Qu’est-ce que la carboglace ? Origine et usages

D’où vient la carboglace ? Avant de rentrer dans le vif du sujet, il est urgent de faire un petit détour historique. Si la carboglace a été d’abord commercialisée aux Etats-Unis, dans les années 1920, notamment pour les extincteurs puis pour la conservation des crèmes glacées et des aliments, le procédé chimique a, lui, été découvert par un Français. En 1834, le chimiste Adrien Jean Pierre Thilorier a conçu et assemblé un appareil pour liquéfier du CO₂. Un an plus tard, en 1835, il a découvert en ouvrant un récipient pressurisé de gaz carbonique sous forme liquide que ce dernier, soumis à la pression atmosphérique, produisait de la « neige carbonique » quand il s’évaporait.

Carboglace et lutte contre les rongeurs : une alternative écologique ?

Comme son nom l’indique, la glace carbonique est produite à partir du dioxyde de carbone. Sous forme liquide, ce gaz est refroidi (en dessous de -78,5°C) jusqu’à obtenir une matière solide, ce qui permet de le transporter plus facilement. Or, au contact de la pression atmosphérique, le CO2 solide se transforme directement en vapeur par sublimation, sans passer par la phase liquide. Bon à savoir : la glace carbonique disparait quand elle se réchauffe, sans laisser de résidus. C’est donc une technique neutre en carbone, respectueuse de l’environnement, car elle n’émet que le CO2 utilisé au départ comme sous-produit.

Au fil des ans, la neige carbonique a vu se multiplier les cas d’usage. Aujourd’hui, elle est indispensable dans la restauration et la grande distribution pour maintenir la chaîne du froid. Elle est également utilisée pour le nettoyage et décapage cryogénique des machines ou des surfaces. Dans les pompes funèbres, elle est très utile à la conservation des corps. Les dermatologues y ont recours pour brûler les verrues et effacer certaines imperfections de la peau. La neige carbonique est également précieuse pour refroidir certains appareils électroniques ou composants d’ordinateurs ou, dans les travaux de construction, pour geler le sol et les conduites d’eau avant une intervention. 

Pourquoi la carboglace reste un sujet controversé ?

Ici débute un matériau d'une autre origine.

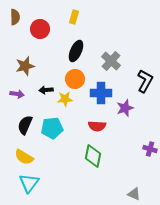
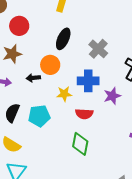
red circle: (40, 29) -> (19, 26), moved
orange circle: (75, 79) -> (50, 65), moved
yellow star: (65, 99) -> (64, 94), moved

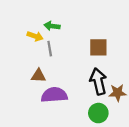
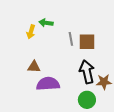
yellow arrow: (35, 36) -> (31, 32), turned 88
gray line: (50, 49) -> (71, 39), moved

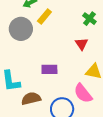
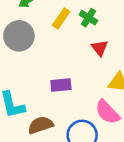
yellow rectangle: (44, 16) -> (61, 18), moved
green cross: (89, 19) -> (88, 18), moved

Mais revenons à nos nuisibles. La carboglace est également le meilleur ennemi des rats. À la tête de sa société Kosmos 3D, Kévin Granada Rios a recours à cette technique qui permet d’asphyxier les rongeurs dans leurs terriers sans laisser de résidus. « On l’utilise depuis plusieurs années pour d’excellents résultats », dit-il. Une solution qui, à première vue, semble idéale pour combattre les infestations de rongeurs dans les espaces verts. Certaines collectivités ne s’y trompent pas et orientent leurs prestataires vers ce type de solutions alternatives. « On a adapté notre traitement à la demande de la ville de Saint-Ouen », confirme Kévin Granada Rios. 

Kevin Granada

@Kevin Granada

Il faut dire qu’en France, les rodonticides font l’objet de restrictions réglementaires, comme en témoigne l’interdiction de l’appâtage permanent, qui consistait à laisser de manière permanente des appâts rodonticides. Dans le podcast « Rat : dégâts et débat » organisé par Hamelin Info (voir encadré), Dina Deffairi Saissac, conseillère municipale et territoriale à la Mairie de Saint-Ouen, se félicite d’avoir ajouté cette corde à son arc de solutions anti-rats, notamment pour les espaces verts. En un an, le nombre de terriers sur la commune est passé de 208 à moins de 40 : « Sur les espaces verts où l’on introduit la carboneige, on referme le terrier, le rat meurt sous terre et se décompose nourrissant ainsi les massifs fleuris. C’est écologique, pas chimique », apprécie-t-elle avant d’ajouter : « En tout cas, ça reste moins gênant et possiblement moins contaminant pour les enfants et les animaux de compagnie. Le rat meurt de façon quasi instantanée, contrairement aux produits chimiques où il est tenu d’ingérer une quantité minimum. »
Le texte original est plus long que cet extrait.